Stored records

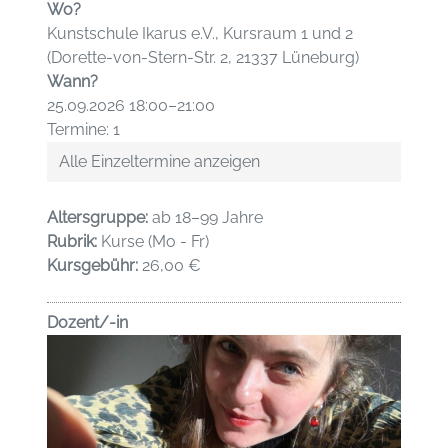
Wo?
Kunstschule Ikarus e.V., Kursraum 1 und 2
(Dorette-von-Stern-Str. 2, 21337 Lüneburg)
Wann?
25.09.2026 18:00–21:00
Termine: 1
Alle Einzeltermine anzeigen
Altersgruppe:
ab 18–99 Jahre
Rubrik:
Kurse (Mo - Fr)
Kursgebühr:
26,00 €
Dozent/-in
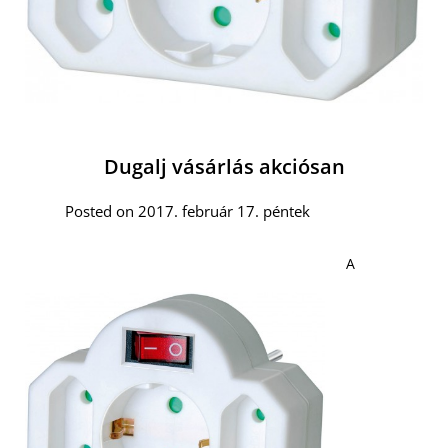
Dugalj vásárlás akciósan
Posted on 2017. február 17. péntek
A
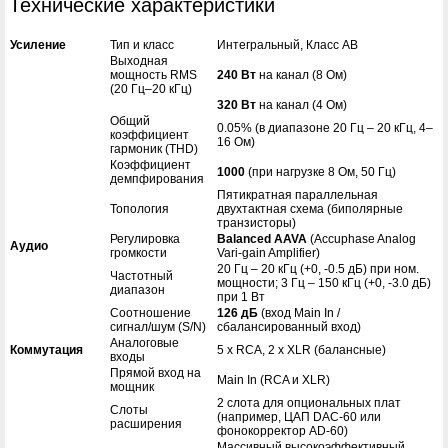
Технические характеристики
Усиление
Тип и класс
Интегральный, Класс AB
Выходная
мощность RMS
240 Вт
на канал (8 Ом)
(20 Гц–20 кГц)
320 Вт
на канал (4 Ом)
Общий
0.05% (в диапазоне 20 Гц – 20 кГц, 4–
коэффициент
16 Ом)
гармоник (THD)
Коэффициент
1000
(при нагрузке 8 Ом, 50 Гц)
демпфирования
Пятикратная параллельная
Топология
двухтактная схема (биполярные
транзисторы)
Регулировка
Balanced AAVA
(Accuphase Analog
Аудио
громкости
Vari-gain Amplifier)
20 Гц – 20 кГц (+0, -0.5 дБ) при ном.
Частотный
мощности; 3 Гц – 150 кГц (+0, -3.0 дБ)
диапазон
при 1 Вт
Соотношение
126 дБ
(вход Main In /
сигнал/шум (S/N)
сбалансированный вход)
Аналоговые
Коммутация
5 x RCA, 2 x XLR (балансные)
входы
Прямой вход на
Main In (RCA и XLR)
мощник
2 слота для опциональных плат
Слоты
(например, ЦАП DAC-60 или
расширения
фонокорректор AD-60)
Массивный высокоэффективный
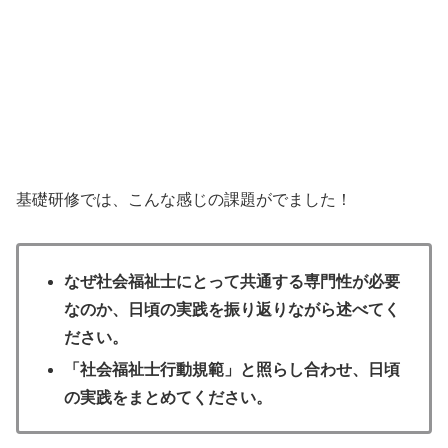
基礎研修では、こんな感じの課題がでました！
なぜ社会福祉士にとって共通する専門性が必要
なのか、日頃の実践を振り返りながら述べてく
ださい。
「社会福祉士行動規範」と照らし合わせ、日頃
の実践をまとめてください。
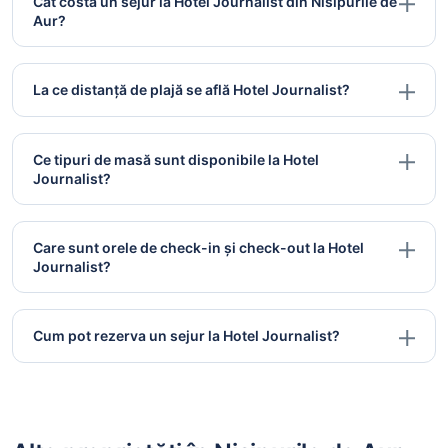
Cât costă un sejur la Hotel Journalist din Nisipurile de
Aur?
La ce distanță de plajă se află Hotel Journalist?
Ce tipuri de masă sunt disponibile la Hotel
Journalist?
Care sunt orele de check-in și check-out la Hotel
Journalist?
Cum pot rezerva un sejur la Hotel Journalist?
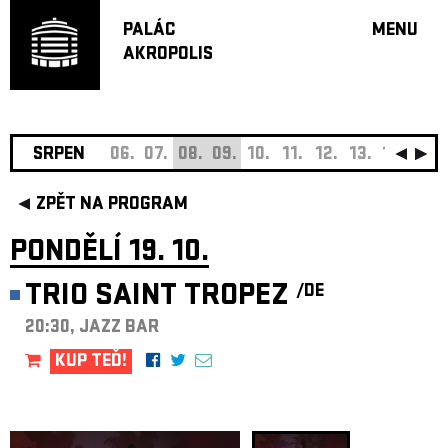
PALÁC
MENU
AKROPOLIS
PROGRA
VELKÝ S
MALÁ S
JAZZ BA
SRPEN
06.
07.
08.
09.
10.
11.
12.
13.
14.
15.
DOPORU
ZPĚT NA PROGRAM
HUDBA
DIVADLO
PONDĚLÍ 19. 10.
OFF PR
TRIO SAINT TROPEZ
/DE
DÁRKOVÉ 
20:30, JAZZ BAR
O AKROPOL
PROJEKTY
KUP TEĎ!
UNDERGRO
KONTAKTY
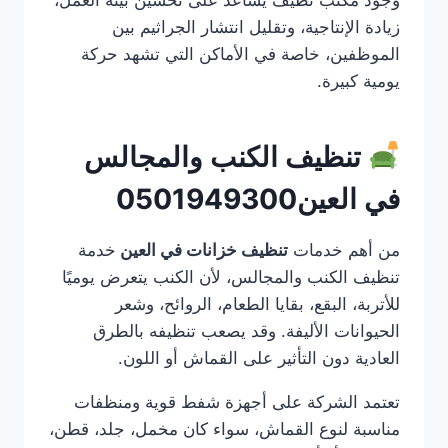
زيادة الإنتاجية، وتقليل انتشار الجراثيم بين
الموظفين، خاصة في الأماكن التي تشهد حركة
يومية كبيرة.
تنظيف الكنب والمجالس
في العين0501949300
من أهم خدمات
تنظيف خزانات في العين
خدمة
تنظيف الكنب والمجالس، لأن الكنب يتعرض يوميًا
للأتربة، البقع، بقايا الطعام، الروائح، وشعر
الحيوانات الأليفة. وقد يصعب تنظيفه بالطرق
العادية دون التأثير على القماش أو اللون.
تعتمد الشركة على أجهزة شفط قوية ومنظفات
مناسبة لنوع القماش، سواء كان مخمل، جلد، قطن،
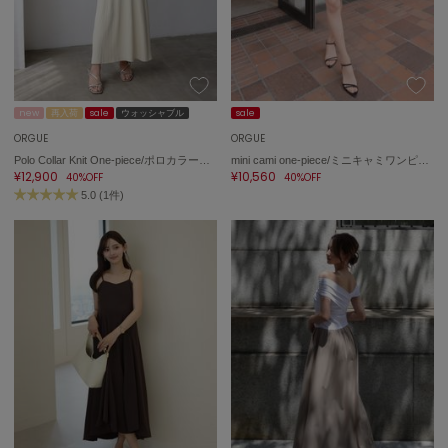
adidas
アディダス
(1996)
adidas by Stella McCartney
アディダス バイ ステラマッカートニー
893)
new
再入荷
sale
ウォッシャブル
sale
ALLISON BROWN
ORGUE
ORGUE
アリソンブラウン
98)
Polo Collar Knit One-piece/ポロカラーニットワンピース
mini cami one-piece/ミニキャミワンピース
¥12,900
¥10,560
40%OFF
40%OFF
amabro
5.0 (1件)
アマブロ
リー (663)
Ame no chi Hare
ョン雑貨 (858)
アメノチハレ
AMOMMA
/ランジェリー (127)
アモマ
ánuans
ェア (119)
アニュアンス
 (124)
ànuke
アンヌーク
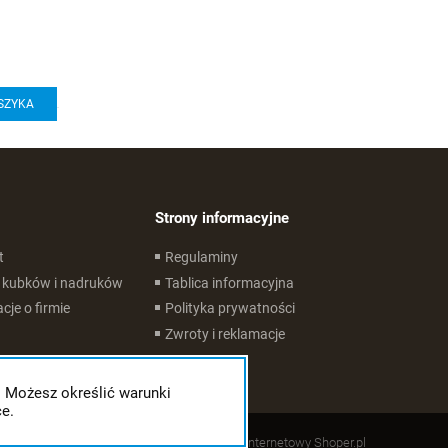
SZYKA
Strony informacyjne
t
Regulaminy
 kubków i nadruków
Tablica informacyjna
cje o firmie
Polityka prywatności
Zwroty i reklamacje
. Możesz określić warunki
e.
Styl graficzny ShopGadget.pl
Sklep internetowy Shoper.pl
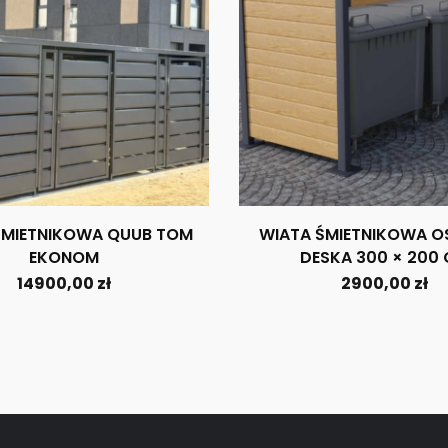
ŚMIETNIKOWA QUUB TOM
WIATA ŚMIETNIKOWA O
EKONOM
DESKA 300 × 200
14900,00
zł
2900,00
zł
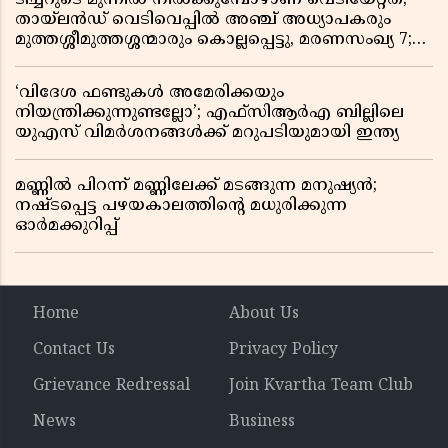
തായ്‌ലൻഡ് വെടിവെപ്പിൽ അഞ്ച് അധ്യാപകരും
മുത്തശ്ശീമുത്തശ്ശന്മാരും കൊല്ലപ്പെട്ടു, മരണസംഖ്യ 7;
ഞെട്ടിക്കുന്ന വെളിപ്പെടുത്തലുകൾ
‘വിദേശ ഫണ്ടുകൾ അമേരിക്കയും
നിയന്ത്രിക്കുന്നുണ്ടല്ലോ’; എഫ്സിആർഎ ബില്ലിലെ
യുഎസ് വിമർശനങ്ങൾക്ക് മറുപടിയുമായി ഇന്ത്യ
മണ്ണിൽ പിറന്ന് മണ്ണിലേക്ക് മടങ്ങുന്ന മനുഷ്യൻ;
നഷ്ടപ്പെട്ട പഴയകാലത്തിൻ്റെ മധുരിക്കുന്ന
ഓർമക്കുറിപ്പ്
Home
About Us
Contact Us
Privacy Policy
Grievance Redressal
Join Kvartha Team Club
News
Business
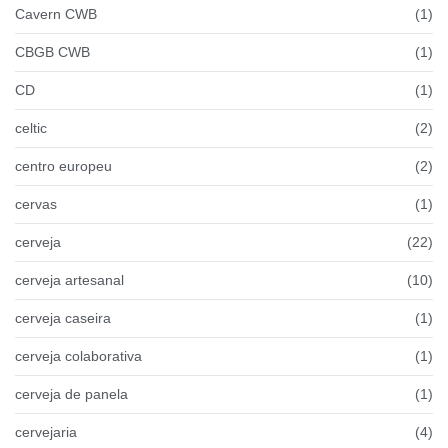
Cavern CWB
(1)
CBGB CWB
(1)
CD
(1)
celtic
(2)
centro europeu
(2)
cervas
(1)
cerveja
(22)
cerveja artesanal
(10)
cerveja caseira
(1)
cerveja colaborativa
(1)
cerveja de panela
(1)
cervejaria
(4)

### EXERCISE REQUIREMENTS
Whenever a line of the data holds the string "Journalist", pick that line out.

### RESPONSE BELOW
Cât costă un sejur la Hotel Journalist din Nisipurile de
La ce distanță de plajă se află Hotel Journalist?
Journalist?
Journalist?
Cum pot rezerva un sejur la Hotel Journalist?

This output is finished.